> **Task**: Copy, from the listing, every line in which the string "language" is present.

> **Provided information**:
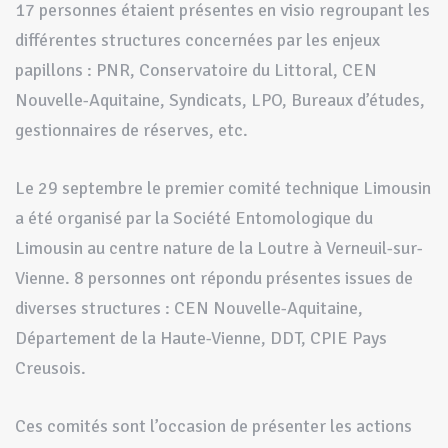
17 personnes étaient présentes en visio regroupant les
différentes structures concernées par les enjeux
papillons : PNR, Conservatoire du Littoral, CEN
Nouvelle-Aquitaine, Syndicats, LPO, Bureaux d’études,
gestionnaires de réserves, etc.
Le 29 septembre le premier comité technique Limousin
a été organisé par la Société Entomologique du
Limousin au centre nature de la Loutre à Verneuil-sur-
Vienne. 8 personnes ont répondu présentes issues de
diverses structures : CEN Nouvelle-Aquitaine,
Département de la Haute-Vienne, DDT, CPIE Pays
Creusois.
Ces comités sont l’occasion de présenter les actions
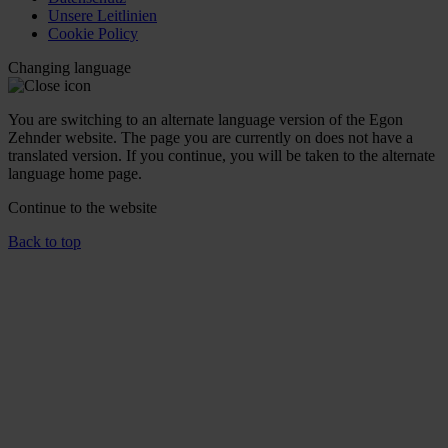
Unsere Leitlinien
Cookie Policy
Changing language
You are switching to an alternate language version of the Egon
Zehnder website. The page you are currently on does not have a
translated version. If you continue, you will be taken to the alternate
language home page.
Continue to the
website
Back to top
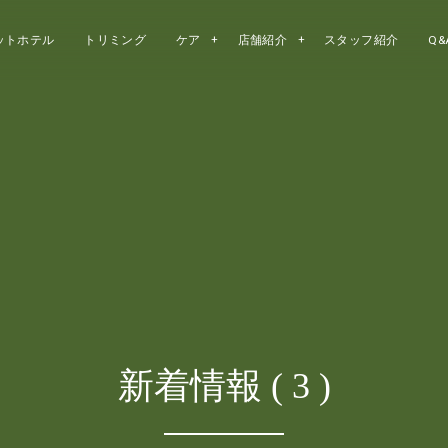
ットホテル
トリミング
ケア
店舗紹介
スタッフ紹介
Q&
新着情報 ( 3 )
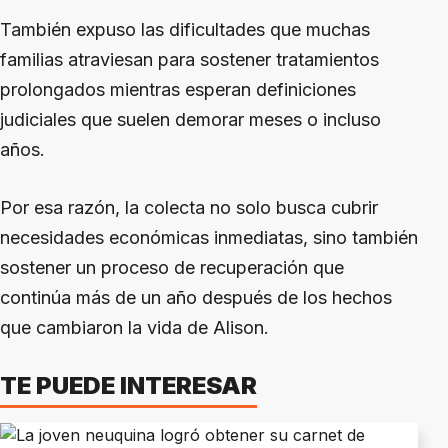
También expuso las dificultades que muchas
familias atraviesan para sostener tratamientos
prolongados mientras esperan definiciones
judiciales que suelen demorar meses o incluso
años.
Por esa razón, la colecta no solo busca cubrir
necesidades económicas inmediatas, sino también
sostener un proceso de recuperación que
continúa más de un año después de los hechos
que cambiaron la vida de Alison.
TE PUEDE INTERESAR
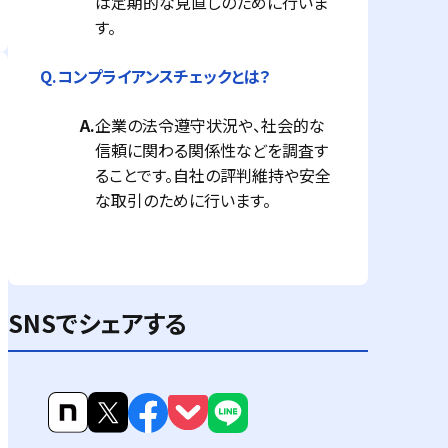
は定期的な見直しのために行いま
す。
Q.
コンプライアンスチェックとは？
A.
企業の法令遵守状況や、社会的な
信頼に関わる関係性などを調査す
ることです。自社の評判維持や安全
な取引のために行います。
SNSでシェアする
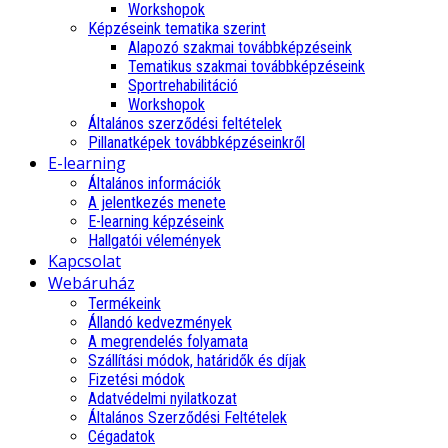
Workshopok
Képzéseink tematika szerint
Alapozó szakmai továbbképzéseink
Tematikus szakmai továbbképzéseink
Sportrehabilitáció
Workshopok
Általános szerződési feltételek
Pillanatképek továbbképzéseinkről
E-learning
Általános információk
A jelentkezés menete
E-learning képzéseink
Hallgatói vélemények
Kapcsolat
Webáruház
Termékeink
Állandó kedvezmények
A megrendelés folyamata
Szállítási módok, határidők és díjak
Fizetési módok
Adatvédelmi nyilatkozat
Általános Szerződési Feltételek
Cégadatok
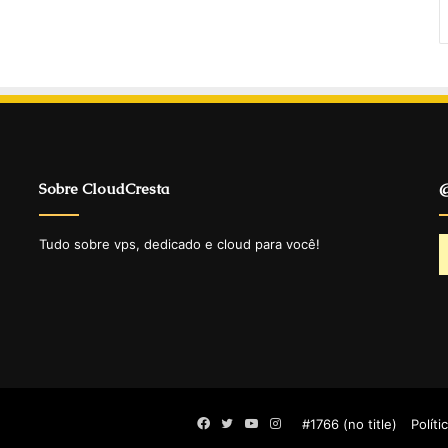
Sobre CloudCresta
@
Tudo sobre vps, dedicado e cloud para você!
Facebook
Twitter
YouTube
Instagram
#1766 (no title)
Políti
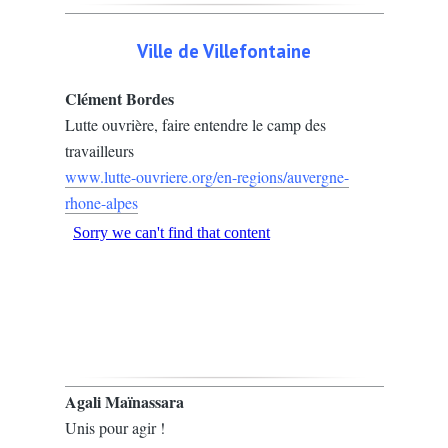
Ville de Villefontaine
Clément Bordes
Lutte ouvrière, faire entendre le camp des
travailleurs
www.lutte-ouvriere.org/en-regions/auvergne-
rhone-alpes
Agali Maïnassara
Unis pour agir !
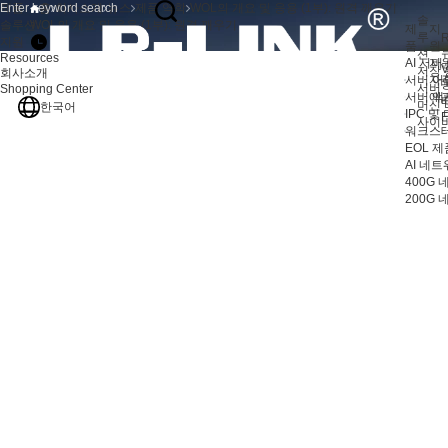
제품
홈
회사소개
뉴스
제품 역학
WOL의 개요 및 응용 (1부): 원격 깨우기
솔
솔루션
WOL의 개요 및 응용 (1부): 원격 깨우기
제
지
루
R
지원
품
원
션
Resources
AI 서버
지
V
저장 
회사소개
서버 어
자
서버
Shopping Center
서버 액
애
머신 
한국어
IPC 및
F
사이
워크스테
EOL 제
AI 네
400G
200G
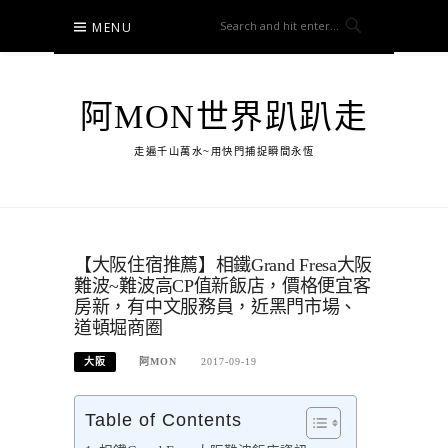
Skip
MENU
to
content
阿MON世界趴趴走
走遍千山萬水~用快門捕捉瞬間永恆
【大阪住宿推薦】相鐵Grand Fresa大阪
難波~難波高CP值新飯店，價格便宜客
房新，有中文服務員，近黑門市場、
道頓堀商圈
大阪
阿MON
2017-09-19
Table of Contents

> **Exercise output**:
Changing language
You are switching to an alternate language version of the Egon
language home page.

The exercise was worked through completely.